Nutritionists with Biz Ties Crowd NAS School Foods Panel
At least 8 of 14 prospective members of the National Academies of Science committee reviewing the nation’s school cafeteria standards have received recent research support from the food industry or currently receive honoraria for sitting on the board of an industry-funded non-profit, an investigation by Integrity in Science Watch showed. Just one of those affiliations was disclosed in the NAS announcement that invites the public to comment on the proposed nominations.
Recent research support for five of the proposed panelists came from a variety of industry-affiliated organizations, including the National Dairy Council, International Life Sciences Institute, National Pork Foundation, and the USA Rice Federation. Members have also worked with specific companies such as General Mills and Gerber. The committee’s proposed chairman, Virginia Stallings of the Children’s Hospital in Philadelphia, serves as president of the Dannon Institute, a non-profit housed within the Dannon Co.’s White Plains, N.Y. headquarters and fully funded by the company. Stallings received $15,000 from the Dannon Institute in 2006, according to its latest publicly available Internal Revenue Service filing. The Institute’s charitable activities include support for a Johns Hopkins University-based program to combat obesity in early childhood.

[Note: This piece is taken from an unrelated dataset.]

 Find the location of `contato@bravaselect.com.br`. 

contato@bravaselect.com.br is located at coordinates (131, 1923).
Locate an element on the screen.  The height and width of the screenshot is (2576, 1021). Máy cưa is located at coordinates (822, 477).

The NAS committee is funded by the Agriculture Department’s Food and Nutrition Service. It will set standards for the national school lunch and breakfast programs. NAS policy requires current conflicts of interest be disclosed to the public. The public has nine days to comment.
EPA Official Ousted for Ordering Dow Cleanup
The Environmental Protection Agency’s Chicago regional administrator lost her job after she ordered Dow Chemical to clean up three sites heavily contaminated with dioxin, the Chicago Tribune reported. Mary Gade, who previously ran the Illinois EPA, was told to quit or be fired by top EPA officials after she ordered testing of soils near Dow’s Michigan plant. Some of the sites were found to have dioxin levels nearly six times higher than the federal cleanup standard.
The company admits it dumped highly toxic chemicals in the area, but has resisted state and local efforts to compel a cleanup. Gade ended negotiations with Dow Chemical in January, saying that the company refused to take the actions necessary to protect public health and the environment. Letters obtained by the Tribune under the Freedom of Information Act show that Dow then sought help from officials in Washington. Last week Citizens for Responsibility and Ethics in Washington demanded the EPA turn over records pertaining to Gade’s resignation and the EPA’s knowledge about dioxin contamination around the Dow plant. Gade, a Republican and former corporate attorney, had won praise from EPA officials for taking strong action against polluters several times since her appointment by President Bush in September 2006.
Congress Told That EPA May Not Set Perchlorate Limits
An Environmental Protection Agency official told a Senate committee last week that there was “a distinct possibility” that the agency would not set drinking water limits on perchlorate, a toxic ingredient in solid rocket fuel, the Los Angeles Times reported. The Committee on Environment and Public Works also heard that the agency has failed to produce a drinking water assessment and standard for the carcinogen TCE, which had been promised in 2001. Both contaminants are produced by the Defense Department or its contractors. A Government Accountability Office report blamed delaying tactics by the White House Office of Management and Budget and the DoD. Sen. Barbara Boxer (D-CA), who chairs the committee, has proposed legislation requiring testing and stronger standards for both chemicals.
Climate Skeptic Funds Aussie University Grants
A prominent climate skeptic and a conservative think tank have teamed up to fund $350,000 in environmental research at Australia’s University of Queensland, The Australian reported. Perth-based physician Bryant Macfie, citing a lack of evidence to support global warming, funneled his contribution through the Institute of Public Affairs to support environmental Ph.D. candidates at the university. University of Queensland climate change expert Clive McAlpine expressed fears that climate change skeptics would control use of the money. “It is important that the science is objective and that students are not subjected to restraints from donors,” he said. Deputy vice-chancellor David Siddle said the university selected the students and appointed their supervisors. “As long as we are able to fiercely maintain our independence, as long as we provide supervision to the students that is objective and skilled, I don't see a problem.”
Odds and Ends
Washington Gov. Chris Gregoire appointed a scientist who once worked for Dow Chemical to a slot on a state panel tracking pesticide exposures. Charles Timchalk replaces Steven Gilbert, who served two terms and frequently volunteers for environmental groups. . . . Another review of the Fish and Wildlife Services’ spotted owl recovery plan, this time by Oregon’s Sustainable Ecosystems Institute, concludes the FWS plan doesn’t put enough emphasis on protecting the owl’s habitat, Science reported May 2. The FWS will release its final version by the end of this month . . . . The Equator Network, a new initiative focusing on bettering scientific publications by encouraging transparency and accuracy in health research, will be hosting a meeting in London this June to launch the organization.